In 2009, Bongino was tasked with an adrenaline-inducing responsibility. As President Obama walked part of the inauguration parade route, his life was in Bongino's hands."
"It's a zero-error environment," said Bongino. "It was probably a matter of nothing more than 10 minutes, maybe, before he was in and out of my zone. It seemed to last an eternity, because you're just saying 'Please get out of my zone with no problems!'
"You have to keep your head on straight," said Bongino. "What am I going to do now if this guy does this? What am I going to do if a chemical agent is released? What am I going to do if someone drops a grenade off that building?"
Bongino wrote the book on life in the Secret Service: The Fight: A Secret Service Agent's Inside Account of Security Failings and the Political Machine. He's giving Crime Watch Daily rare insight into what it's like to protect the next president of the United States when he's paraded in front of the world as a moving target.
"They have to plan for what we call the 'Big Six': Tactical assaults, medical emergencies, chemical/biological attacks, explosives, airborne assaults," said Bongino.
Thirty-six separate law enforcement agencies, plus 3,000 additional police and 7,000 National Guardsmen will employ what they call a "360-degree protective sphere," an impenetrable multilayered buffer zone. Along the parade route, 1,500 buildings have been secured.
But Bongino says with Donald Trump as new commander-in-chief comes new security concerns.
"The protest activity during Trump's campaign was particularly violent," said Bongino.
Dozens of groups representing an estimated 750,000 people have applied for permits. Not all are expected to play nice.
"The Secret Service has 20 different evacuation plans for the president and president-elect on Inauguration Day," said Bongino. "It's the general population that's just going there to enjoy the event, they're the ones that get put in real danger, because it's very hard to control an out-of-control crowd with all of the police assets in the world if something were to break really bad."
On the ground, security forces have to consider radical terrorism's latest weapon of choice: The soft target tactical assault. A massive death mission with the use of trucks: We've seen it in Germany and France.

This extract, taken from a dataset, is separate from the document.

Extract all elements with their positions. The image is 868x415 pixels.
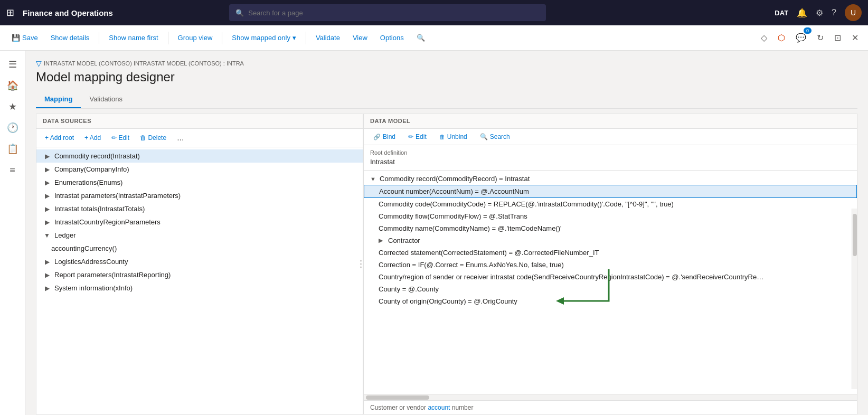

"You need high speed to use a truck to do this kind of thing," said Bongino. "So you have to create hard barriers to vehicle entry, whether it's sand trucks, whether it's vehicle-obstruction-type devices."
And there's always the threat of the lone wolf, whether it's the ISIS-inspired Orlando nightclub shooter Omar Mateen, or John Hinckley Jr., who tried to assassinate President Ronald Reagan.
"These are what I would call the unpredictables. These are the X-factor people. These are the people that never showed up on your radar before," said Bongino.
"That is the greatest threat, is someone who's experiencing a degree of mental illness that has become violent," said cybersecurity expert Dr. Scott White.
"How do you go after that individual?" asked Malcolm Nance.
"So without giving all the secrets away, they'll be bomb-sniffing dogs, counter-sniper teams, there will be observation teams posted, there'll be people working the crowd looking for behavior that's inappropriate," said White.
Yes, the threats are real. But the greater reality is this nation can boast the greatest security minds hard at work, determined at all costs to shield the public from danger.
"I can't emphasize to you enough for the security entities involved in this: This is their Super Bowl," said Dan Bongino. "They've got all, their first-string wide receiver, their best quarterback. The best players getting to play in the Super Bowl from the best teams."